=== WHAT IS REQUIRED ===
Could you reproduce, word for word, everything below from the line containing "in a single" down to the line containing "data held at", with both of those lines included and no others?
(SUPPLIED ENTRIES)
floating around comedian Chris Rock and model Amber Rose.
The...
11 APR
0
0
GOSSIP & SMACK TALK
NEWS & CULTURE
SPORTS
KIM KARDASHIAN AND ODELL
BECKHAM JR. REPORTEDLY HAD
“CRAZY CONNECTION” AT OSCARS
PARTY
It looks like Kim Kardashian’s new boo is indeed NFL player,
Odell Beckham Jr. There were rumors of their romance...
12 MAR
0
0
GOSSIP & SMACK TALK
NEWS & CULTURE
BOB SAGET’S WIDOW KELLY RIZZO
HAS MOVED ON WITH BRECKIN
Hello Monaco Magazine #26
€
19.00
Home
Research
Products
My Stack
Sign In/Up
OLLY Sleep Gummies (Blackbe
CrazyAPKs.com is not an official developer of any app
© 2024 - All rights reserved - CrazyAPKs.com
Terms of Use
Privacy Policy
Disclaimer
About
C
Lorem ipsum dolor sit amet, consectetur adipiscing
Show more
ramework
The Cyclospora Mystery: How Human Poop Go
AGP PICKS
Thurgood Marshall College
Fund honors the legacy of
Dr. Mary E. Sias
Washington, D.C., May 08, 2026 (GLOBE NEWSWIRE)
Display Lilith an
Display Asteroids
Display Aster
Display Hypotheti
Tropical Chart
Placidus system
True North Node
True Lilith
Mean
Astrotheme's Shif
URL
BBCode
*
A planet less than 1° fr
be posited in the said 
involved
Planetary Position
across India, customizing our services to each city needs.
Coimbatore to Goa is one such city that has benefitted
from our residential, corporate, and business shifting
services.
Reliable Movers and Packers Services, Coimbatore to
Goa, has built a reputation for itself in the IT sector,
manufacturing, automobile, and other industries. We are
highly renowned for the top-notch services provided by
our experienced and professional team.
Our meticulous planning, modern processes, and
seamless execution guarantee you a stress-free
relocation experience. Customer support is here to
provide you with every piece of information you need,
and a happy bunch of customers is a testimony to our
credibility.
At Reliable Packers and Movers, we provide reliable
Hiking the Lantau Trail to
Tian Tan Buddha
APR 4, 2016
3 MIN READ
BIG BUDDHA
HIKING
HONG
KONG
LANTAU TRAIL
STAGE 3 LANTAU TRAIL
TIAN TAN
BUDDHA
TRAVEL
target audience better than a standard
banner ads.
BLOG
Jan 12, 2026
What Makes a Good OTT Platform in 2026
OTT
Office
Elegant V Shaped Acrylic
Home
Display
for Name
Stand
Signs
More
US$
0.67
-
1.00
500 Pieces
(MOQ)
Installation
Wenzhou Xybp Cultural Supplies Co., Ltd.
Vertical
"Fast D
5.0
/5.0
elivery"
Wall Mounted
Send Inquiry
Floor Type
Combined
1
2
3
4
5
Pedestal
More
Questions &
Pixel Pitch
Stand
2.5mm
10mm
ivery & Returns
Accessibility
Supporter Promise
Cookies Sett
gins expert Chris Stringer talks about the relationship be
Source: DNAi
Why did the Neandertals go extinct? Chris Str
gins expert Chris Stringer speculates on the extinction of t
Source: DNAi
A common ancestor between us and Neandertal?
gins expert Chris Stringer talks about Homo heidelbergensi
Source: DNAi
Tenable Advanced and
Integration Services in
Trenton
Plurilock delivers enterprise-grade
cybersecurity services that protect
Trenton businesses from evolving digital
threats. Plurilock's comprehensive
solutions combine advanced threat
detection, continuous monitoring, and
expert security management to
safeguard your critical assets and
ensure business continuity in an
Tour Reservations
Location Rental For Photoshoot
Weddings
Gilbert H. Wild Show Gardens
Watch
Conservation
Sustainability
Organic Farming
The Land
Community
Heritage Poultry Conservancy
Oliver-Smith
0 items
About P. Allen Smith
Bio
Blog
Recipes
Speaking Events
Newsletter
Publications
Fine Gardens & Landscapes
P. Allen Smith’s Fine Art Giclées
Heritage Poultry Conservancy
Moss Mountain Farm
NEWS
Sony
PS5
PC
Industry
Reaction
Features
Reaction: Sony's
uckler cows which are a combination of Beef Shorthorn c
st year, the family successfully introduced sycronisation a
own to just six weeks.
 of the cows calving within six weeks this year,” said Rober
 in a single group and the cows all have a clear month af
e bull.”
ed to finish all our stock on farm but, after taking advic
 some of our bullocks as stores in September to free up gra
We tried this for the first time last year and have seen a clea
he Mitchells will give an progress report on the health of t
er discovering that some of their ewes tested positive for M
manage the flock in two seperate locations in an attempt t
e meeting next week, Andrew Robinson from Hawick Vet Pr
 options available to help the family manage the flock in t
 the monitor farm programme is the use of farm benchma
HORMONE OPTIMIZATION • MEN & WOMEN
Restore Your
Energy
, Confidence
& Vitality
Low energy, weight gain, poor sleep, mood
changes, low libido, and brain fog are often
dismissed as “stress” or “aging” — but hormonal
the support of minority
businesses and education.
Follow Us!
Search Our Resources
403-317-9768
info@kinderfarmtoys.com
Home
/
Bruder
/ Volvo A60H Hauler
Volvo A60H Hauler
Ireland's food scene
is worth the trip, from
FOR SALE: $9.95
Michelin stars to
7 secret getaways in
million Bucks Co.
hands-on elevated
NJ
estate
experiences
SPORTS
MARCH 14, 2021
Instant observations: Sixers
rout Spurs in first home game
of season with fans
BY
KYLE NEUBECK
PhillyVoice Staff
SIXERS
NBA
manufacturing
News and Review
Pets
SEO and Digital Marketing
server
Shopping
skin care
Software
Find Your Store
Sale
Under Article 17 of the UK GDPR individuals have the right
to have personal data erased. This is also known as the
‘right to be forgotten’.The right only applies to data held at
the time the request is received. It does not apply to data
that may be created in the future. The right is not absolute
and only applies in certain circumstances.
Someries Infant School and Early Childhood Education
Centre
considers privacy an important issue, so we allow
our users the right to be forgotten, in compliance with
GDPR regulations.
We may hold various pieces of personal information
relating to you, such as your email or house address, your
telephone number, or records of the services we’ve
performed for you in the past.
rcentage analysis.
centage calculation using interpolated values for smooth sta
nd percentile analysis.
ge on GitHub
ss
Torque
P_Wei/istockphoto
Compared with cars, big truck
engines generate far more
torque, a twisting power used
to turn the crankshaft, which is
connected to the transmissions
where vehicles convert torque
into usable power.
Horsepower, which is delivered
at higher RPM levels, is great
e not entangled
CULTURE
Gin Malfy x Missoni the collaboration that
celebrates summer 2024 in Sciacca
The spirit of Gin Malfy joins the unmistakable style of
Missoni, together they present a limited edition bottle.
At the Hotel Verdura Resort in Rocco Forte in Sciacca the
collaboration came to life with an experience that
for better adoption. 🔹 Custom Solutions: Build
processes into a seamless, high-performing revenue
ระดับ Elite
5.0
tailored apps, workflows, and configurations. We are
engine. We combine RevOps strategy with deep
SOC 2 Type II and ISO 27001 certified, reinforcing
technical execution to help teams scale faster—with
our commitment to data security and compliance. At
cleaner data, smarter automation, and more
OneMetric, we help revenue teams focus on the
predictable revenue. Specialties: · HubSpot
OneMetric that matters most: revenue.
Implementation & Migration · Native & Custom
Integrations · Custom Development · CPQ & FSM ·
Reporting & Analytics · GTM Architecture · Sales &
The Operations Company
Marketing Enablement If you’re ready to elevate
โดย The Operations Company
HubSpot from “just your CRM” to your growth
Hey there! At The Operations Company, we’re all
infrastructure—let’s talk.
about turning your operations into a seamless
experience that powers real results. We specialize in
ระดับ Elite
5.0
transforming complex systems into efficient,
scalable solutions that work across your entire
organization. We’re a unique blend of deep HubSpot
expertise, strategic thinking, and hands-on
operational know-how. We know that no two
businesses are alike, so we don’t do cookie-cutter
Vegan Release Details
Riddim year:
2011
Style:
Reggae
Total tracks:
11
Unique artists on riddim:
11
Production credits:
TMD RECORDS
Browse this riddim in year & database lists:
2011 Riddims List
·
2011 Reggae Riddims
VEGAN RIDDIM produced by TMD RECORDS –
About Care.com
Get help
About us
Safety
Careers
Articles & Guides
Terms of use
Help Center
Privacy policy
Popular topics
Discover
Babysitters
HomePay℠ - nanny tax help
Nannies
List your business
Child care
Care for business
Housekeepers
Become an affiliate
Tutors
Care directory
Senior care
(End SUPPLIED ENTRIES)
=== EXERCISE RESULT ===
 in a single group and the cows all have a clear month af
e bull.”
ed to finish all our stock on farm but, after taking advic
 some of our bullocks as stores in September to free up gra
We tried this for the first time last year and have seen a clea
he Mitchells will give an progress report on the health of t
er discovering that some of their ewes tested positive for M
manage the flock in two seperate locations in an attempt t
e meeting next week, Andrew Robinson from Hawick Vet Pr
 options available to help the family manage the flock in t
 the monitor farm programme is the use of farm benchma
HORMONE OPTIMIZATION • MEN & WOMEN
Restore Your
Energy
, Confidence
& Vitality
Low energy, weight gain, poor sleep, mood
changes, low libido, and brain fog are often
dismissed as “stress” or “aging” — but hormonal
the support of minority
businesses and education.
Follow Us!
Search Our Resources
403-317-9768
info@kinderfarmtoys.com
Home
/
Bruder
/ Volvo A60H Hauler
Volvo A60H Hauler
Ireland's food scene
is worth the trip, from
FOR SALE: $9.95
Michelin stars to
7 secret getaways in
million Bucks Co.
hands-on elevated
NJ
estate
experiences
SPORTS
MARCH 14, 2021
Instant observations: Sixers
rout Spurs in first home game
of season with fans
BY
KYLE NEUBECK
PhillyVoice Staff
SIXERS
NBA
manufacturing
News and Review
Pets
SEO and Digital Marketing
server
Shopping
skin care
Software
Find Your Store
Sale
Under Article 17 of the UK GDPR individuals have the right
to have personal data erased. This is also known as the
‘right to be forgotten’.The right only applies to data held at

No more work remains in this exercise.